Nearly 10 weeks after voters thought they were electing a new governor, the contest between Gregoire and Rossi still rages in the courtrooms, the marble halls of Olympia and the airwaves of talk radio.
Although the courts probably will be the final arbiter, as in the Bush versus Gore presidential election of 2000, the Legislature has been brought into the middle of it.
The House and Senate will battle at a joint session Tuesday around the arcane question of whether Gregoire should be awarded a certificate of election that makes it all legal.
It should turn into a mostly symbolic moment for Republicans to vent and for majority Democrats to carry the torch for Gregoire. The Senate is expected to vote first, sustaining Gregoire by the narrowest possible margin, 25-24, since Democrat Tim Sheldon, a conservative who favors Rossi and wants a revote, is likely to vote with the Republicans.
The House is expected to follow suit in sustaining Gregoire.
Even if the vote is predictable, the rhetoric is expected to be heated on both sides. House Majority Leader Lynn Kessler, D-Hoquiam, and Sen. Darlene Fairley, D-Lake Forest Park, both wryly referred to this as a food fight in the normally decorous Legislature.
"We're all kind of cringing, waiting until Tuesday gets over with," Fairley says. "The bottom line is a revote ain't going to happen. The House and Senate are solid D."
Minority Republican leaders in both chambers, Sen. Bill Finkbeiner of Kirkland and Rep. Bruce Chandler of Granger, say the passionately held beliefs will be stated respectfully, if forcefully.
Some Republicans are talking about a walkout or boycott of the inauguration.
Rossi and the GOP are filing an election "contest" in Chelan County half a state away, asking that the results be set aside and a new election ordered. Rossi's requests for legislative authorization of a revote have fallen on deaf ears.
A group called revotewa.com has collected 150,000 petition signatures in cyberspace in favor of a rerun.
Meanwhile, Gregoire is preparing to take office.
"I know it's an emotional time," she said Friday. "I know it's a tough time. I respect that. I understand that and we'll have to go through the process.
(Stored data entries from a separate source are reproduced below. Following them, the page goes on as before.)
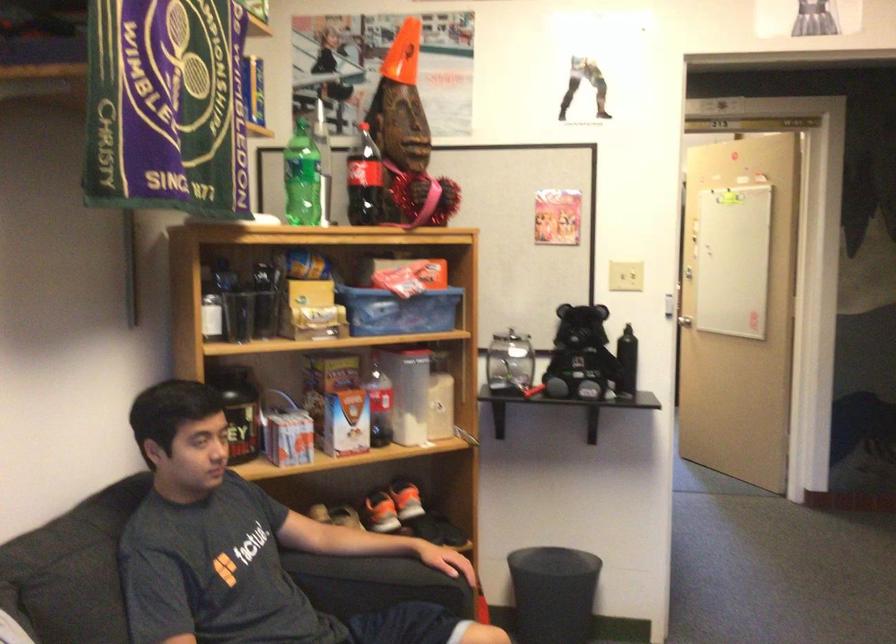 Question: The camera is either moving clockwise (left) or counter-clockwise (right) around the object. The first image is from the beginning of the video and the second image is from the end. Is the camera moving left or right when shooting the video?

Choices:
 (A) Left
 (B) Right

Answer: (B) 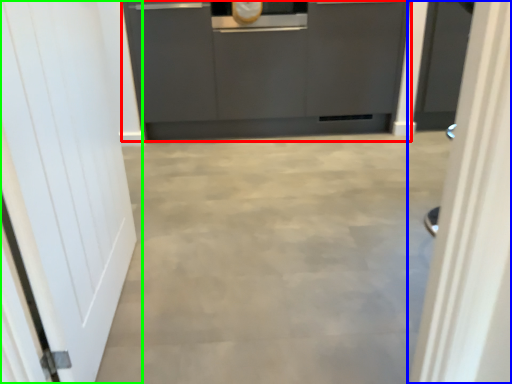 Question: Considering the real-world distances, which object is closest to cabinetry (highlighted by a red box)? door (highlighted by a blue box) or door (highlighted by a green box).

Choices:
 (A) door
 (B) door

Answer: (B) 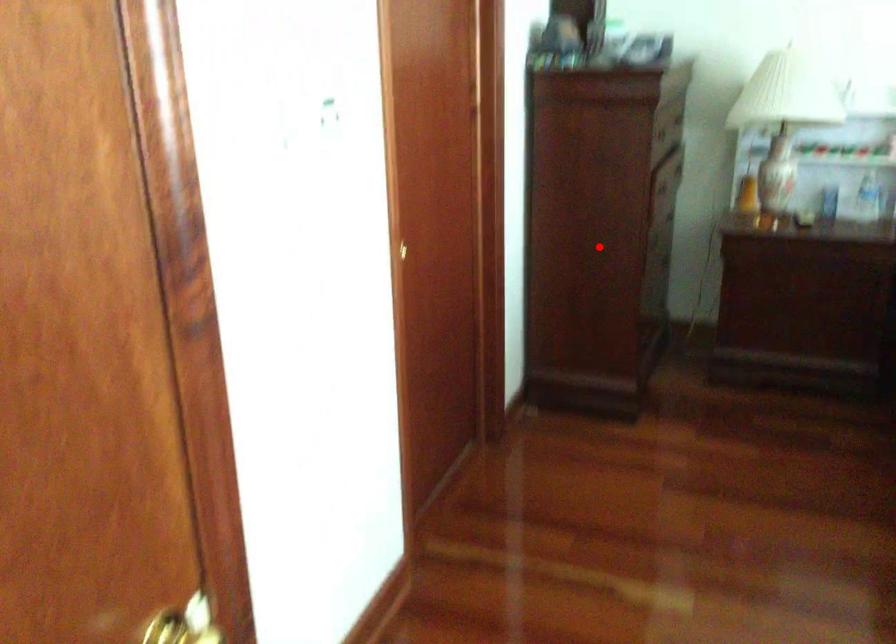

But in the end we are all public servants and we owe it to the citizens of the state of Washington to ... set our partisanship aside, our emotions and our hard feelings and move forward on behalf of the citizens of the state."
Rossi said a majority of voters tell pollsters they want to vote over.
"There's a cloud over the governorship right now," he said Friday.
The clash over the governor's mansion, the closest finish in state history, has catapulted the long-simmering issue of election reform to the forefront. Secretary of State Sam Reed and lawmakers from both parties are working on a package to improve the system.
Ideas include standardizing how provisional and absentee ballots are handled, adopting an earlier primary, and requiring vote-by-mail ballots to be postmarked by Friday before Election Day.
As usual, the 105-day regular session starting today will be dominated by budget and tax concerns.
The state faces a projected revenue shortfall of at least $1.6 billion — a figure that presumes legislators resume financing for education initiatives and approve pay hikes for state workers, all largely frozen in the recent recession. It also includes more money for higher education and pension obligations, as well as major increases for health care and other services.